Another livestock seller, Mohammad Akhtar from Poonch, echoed the same concern. “Last year, even if the sales were slow, they picked up by the end. This year, we’ve slashed prices and still can’t sell. It’s never been this bad.” Akthar expressed hope, “We expect that the sales would pick up by today afternoon.”
But this isn’t merely about the cost of meat—it’s about the collapse of rural spending power.
“I used to buy at least three sheep every Eid for my family,” said Nazir Ahmad, a farmer from Alshipora in Shopian. “I’d get them from Eidgah in Srinagar. But this year, our orchards were destroyed—90 percent of the crop gone. I couldn’t afford even one.”
His story is not isolated. In Handew village, another farmer, Younis Dar, said, “For five years, we’ve faced losses. First due to pests, then due to weather, and now this hailstorm just before Eid. Many of us are quitting farming and looking for labour jobs in Jammu or Delhi.”
In several areas across Shopian and south Kashmir, the pattern is the same: younger generations leaving orchards behind, families pulling children out of private schools, and old farmers selling off land to cover debt.

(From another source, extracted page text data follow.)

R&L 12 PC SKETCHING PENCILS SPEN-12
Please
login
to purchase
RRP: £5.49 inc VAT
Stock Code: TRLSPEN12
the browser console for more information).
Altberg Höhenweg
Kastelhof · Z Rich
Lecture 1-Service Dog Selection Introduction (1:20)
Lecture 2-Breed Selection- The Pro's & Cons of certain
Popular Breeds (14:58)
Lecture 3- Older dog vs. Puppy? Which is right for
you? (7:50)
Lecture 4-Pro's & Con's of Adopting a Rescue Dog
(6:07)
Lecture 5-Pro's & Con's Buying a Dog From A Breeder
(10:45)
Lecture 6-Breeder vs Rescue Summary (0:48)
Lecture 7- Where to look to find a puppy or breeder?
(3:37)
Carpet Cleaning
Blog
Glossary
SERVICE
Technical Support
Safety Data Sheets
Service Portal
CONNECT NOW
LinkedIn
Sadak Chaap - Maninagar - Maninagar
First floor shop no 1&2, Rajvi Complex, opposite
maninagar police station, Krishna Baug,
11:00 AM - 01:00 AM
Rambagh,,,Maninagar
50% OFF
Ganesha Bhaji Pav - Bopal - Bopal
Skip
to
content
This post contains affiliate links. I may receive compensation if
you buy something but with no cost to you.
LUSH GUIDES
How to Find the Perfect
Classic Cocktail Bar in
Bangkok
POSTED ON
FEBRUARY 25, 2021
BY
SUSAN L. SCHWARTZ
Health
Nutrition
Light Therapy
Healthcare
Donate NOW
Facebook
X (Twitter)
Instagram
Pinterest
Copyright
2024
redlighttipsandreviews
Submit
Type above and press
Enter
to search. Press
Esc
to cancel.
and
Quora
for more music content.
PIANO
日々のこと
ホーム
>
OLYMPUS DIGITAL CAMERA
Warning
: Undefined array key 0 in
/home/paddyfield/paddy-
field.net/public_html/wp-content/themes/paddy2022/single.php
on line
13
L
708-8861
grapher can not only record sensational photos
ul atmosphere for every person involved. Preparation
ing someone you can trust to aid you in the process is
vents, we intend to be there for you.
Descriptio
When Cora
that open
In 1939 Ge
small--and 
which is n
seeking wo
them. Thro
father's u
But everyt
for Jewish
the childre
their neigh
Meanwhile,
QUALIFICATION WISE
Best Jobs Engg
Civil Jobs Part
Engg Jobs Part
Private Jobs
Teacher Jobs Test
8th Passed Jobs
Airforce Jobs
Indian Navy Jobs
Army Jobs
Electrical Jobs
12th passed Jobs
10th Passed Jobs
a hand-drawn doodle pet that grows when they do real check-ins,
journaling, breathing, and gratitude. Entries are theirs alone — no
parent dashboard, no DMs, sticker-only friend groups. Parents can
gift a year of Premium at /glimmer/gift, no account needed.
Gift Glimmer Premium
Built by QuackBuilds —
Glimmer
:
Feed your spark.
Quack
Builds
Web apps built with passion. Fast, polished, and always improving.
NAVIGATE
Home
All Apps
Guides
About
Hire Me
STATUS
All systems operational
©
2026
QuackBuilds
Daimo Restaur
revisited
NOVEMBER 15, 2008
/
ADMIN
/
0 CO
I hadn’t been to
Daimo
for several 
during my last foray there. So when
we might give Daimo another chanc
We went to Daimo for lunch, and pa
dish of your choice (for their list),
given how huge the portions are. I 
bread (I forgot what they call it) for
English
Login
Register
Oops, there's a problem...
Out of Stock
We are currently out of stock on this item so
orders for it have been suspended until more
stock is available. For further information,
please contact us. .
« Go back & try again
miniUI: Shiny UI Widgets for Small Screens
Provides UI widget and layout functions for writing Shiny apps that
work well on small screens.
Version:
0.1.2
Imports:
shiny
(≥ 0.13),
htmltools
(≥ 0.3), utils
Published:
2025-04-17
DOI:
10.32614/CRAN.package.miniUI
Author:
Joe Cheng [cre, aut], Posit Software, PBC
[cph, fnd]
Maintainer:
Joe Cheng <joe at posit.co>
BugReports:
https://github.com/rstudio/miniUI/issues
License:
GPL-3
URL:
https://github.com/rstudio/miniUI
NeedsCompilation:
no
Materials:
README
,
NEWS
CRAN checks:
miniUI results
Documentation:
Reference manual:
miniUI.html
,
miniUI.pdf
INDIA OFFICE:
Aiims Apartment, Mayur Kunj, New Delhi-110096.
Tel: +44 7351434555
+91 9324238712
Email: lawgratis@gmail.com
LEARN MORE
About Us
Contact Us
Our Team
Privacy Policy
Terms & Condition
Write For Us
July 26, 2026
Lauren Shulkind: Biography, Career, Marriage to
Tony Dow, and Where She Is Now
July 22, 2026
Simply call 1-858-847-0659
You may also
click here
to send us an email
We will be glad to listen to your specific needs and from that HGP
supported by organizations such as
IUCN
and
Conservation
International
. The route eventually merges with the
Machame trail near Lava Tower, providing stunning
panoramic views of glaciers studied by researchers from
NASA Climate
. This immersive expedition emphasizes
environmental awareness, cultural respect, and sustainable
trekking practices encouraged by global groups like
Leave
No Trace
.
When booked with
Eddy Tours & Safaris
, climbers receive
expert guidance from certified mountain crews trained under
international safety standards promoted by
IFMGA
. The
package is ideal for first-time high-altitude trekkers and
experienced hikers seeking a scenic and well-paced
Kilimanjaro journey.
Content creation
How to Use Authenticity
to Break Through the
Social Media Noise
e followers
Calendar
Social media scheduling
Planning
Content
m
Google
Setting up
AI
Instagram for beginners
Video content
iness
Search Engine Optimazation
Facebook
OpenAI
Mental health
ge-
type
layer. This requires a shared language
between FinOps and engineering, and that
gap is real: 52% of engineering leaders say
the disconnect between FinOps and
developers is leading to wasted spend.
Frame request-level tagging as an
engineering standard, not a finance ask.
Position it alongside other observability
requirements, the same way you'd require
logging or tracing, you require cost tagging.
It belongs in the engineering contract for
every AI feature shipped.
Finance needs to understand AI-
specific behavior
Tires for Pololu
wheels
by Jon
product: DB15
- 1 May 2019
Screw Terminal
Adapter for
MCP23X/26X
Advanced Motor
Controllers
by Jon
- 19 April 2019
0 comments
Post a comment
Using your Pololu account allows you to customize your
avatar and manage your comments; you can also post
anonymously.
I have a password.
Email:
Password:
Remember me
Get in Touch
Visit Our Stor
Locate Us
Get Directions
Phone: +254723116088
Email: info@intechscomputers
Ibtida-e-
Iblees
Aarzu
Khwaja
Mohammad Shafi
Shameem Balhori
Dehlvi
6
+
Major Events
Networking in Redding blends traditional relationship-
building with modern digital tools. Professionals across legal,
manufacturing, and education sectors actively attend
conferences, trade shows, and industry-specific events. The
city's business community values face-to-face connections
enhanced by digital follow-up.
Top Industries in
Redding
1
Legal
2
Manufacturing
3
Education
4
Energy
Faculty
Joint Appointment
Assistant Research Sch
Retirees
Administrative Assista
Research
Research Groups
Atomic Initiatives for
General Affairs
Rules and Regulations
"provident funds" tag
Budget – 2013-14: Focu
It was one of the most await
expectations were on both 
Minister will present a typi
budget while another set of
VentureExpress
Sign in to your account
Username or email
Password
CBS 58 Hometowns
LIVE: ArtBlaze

The cumulative effect has slowed down not just agricultural output—but the entire economy.
“What we’re witnessing now is the brunt of a systemic collapse,” said an agricultural expert from Pulwama. “The crisis has been ongoing for half a decade, but its impact is finally visible in city markets, where the buzz of Eid is missing. The tragedy is, acknowledging this collapse would mean accepting the failure—and fixing it. But no one wants to fix farming,” said Abdul Rashid Khan from Arwani in south Kashmir, a retired economics teacher, now a farmer.
While social media trends promote ‘buy local, support Kashmir’, the same urban discourse continues to sidestep Kashmir’s rural backbone. “People cheer Amazon deliveries while the farmer next door bleeds. To ignore the pain of farmers is to live in a fool’s paradise,” he added.
Khan added, “Until serious policy and economic support is directed toward Kashmir’s agricultural sector—through compensation, insurance, and pricing guarantees—this decline will only deepen. This Eid, the silence in Srinagar’s markets isn’t a coincidence. It’s a consequence.”